The PN-7 was a 1925 development with an improved thicker section, shorter-span wings with a more modern airfoil section, and were powered by two experimental 525 hp Wright T-2 V-12 engines. Two were built.

The PN-8 was developed due to problems with the wooden hull, which quickly absorbed hundreds of pounds of water and was maintenance intensive, so two aircraft with a metal hull of the same shape as the F.5Ls, and fitted with the new wing, were built. Due to reliability problems with the Wright T-2, they were powered by two 475 hp V-12 Packard 1A-2500 engines.

The two PN-9s were converted from PN-8s, after being fitted with a redesigned broad-chord tail to fix a vibration problem.

Four PN-10s were built, and while similar to the PN-9, each was given a different engine as the Packard 1A-2500 engines were disappointing. One was fitted with Packard 1A-1500 and another with a Packard 3A-1500, both V-12 water-cooled engines and one each was fitted with the Wright R-1820 and Pratt & Whitney R-1690 radial engines. The wings of the first two Packard powered aircraft had a wood structure, while the second pair with the radial engines had wings with a metal structure, both with a fabric covering.

The four PN-11s had a new metal hull with a round turtle deck and lacking the previously characteristic enlarged chines and had a new empennage with twin fins and rudders. One aircraft was fitted with two Wright R-1750 radial engines, while one aircraft were fitted with two Pratt & Whitney R-1690 radial engines as the XPN-11, which was later redesignated as the XP4N-1. Two aircraft were fitted with Wright R-1820 radial engines and while ordered as an XP4N-1 were designated as the XP4N-2 when they entered service.

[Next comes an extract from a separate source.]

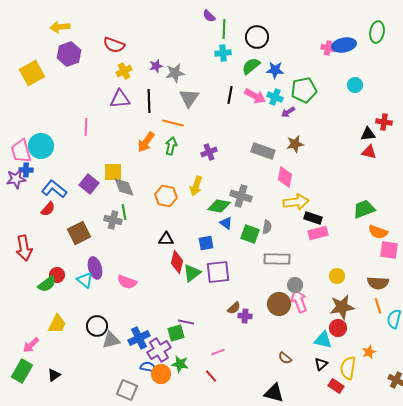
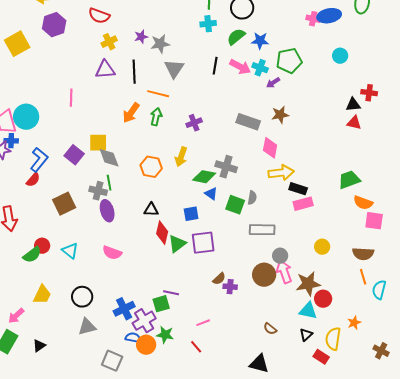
blue L-shape: (54, 189) -> (39, 160), turned 90
purple ellipse: (95, 268) -> (107, 211), moved
brown star: (342, 307) -> (308, 284), moved
gray triangle: (111, 340) -> (87, 327), moved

The two metal wing radial-engine powered PN-10s were redesignated as PN-12s, which combined the revised wings of the PN-7 but reverted to the metal hull of the PN-8 with the enlarged chines and was fitted with the more reliable radial engines. The fin was further enlarged, with a straight leading edge. It would see extensive production to re-equip the Navy's patrol squadrons.

As the production capacity of the Naval Aircraft Factory was limited, production was contracted out to several aircraft companies, with versions being built by Douglas as the PD-1, by Keystone as the PK-1 and by Martin as the PM-1 and PM-2. These each had their own differences from the PN-12, as the Keystone PK-1 and Martin PM-2 the twin fins and rudders of the PN-11, while the PM-1 and PM-2 also had an enclosed cockpit, and the PK-1 had a modified hull form with a sharper bow.

These also formed the basis for the Hall PH flying boats, with a different hull fitted with an enclosed cockpit, and some of these remained in service until World War II.

==Operational history==

The early prototypes of PN sea planes were used in a series of long-distance flights. During the afternoon of 31 August 1925, an attempt was made to fly a pair of PN-9 planes non-stop from San Francisco to Hawaii, a distance of nearly 2,400 miles (3,864 km) — a trip anticipated to take 26 hours to complete. The first plane to start was forced to land 300 mi outside of San Francisco due to a failure of oil pressure, with the crew rescued by the destroyer USS William Jones and the aircraft towed back to port.

The second PN-9 to depart, captained by U.S. Navy Commander John Rodgers, flew 1,841 mi before running out of fuel when anticipated tailwinds that would have slowed gasoline consumption did not materialize. The plane was unable to make contact with the naval airplane tender USS Aroostook, a ship stationed along the PN-9's flight path and was forced to land at sea when both engines stopped functioning. With power lost, the plane was unable to send or receive radio signals. Although this was at the time a new distance record for seaplanes, the plane remained hundreds of miles short of the nearest landfall and the situation of the crew, with limited quantities of food and water, appeared dire.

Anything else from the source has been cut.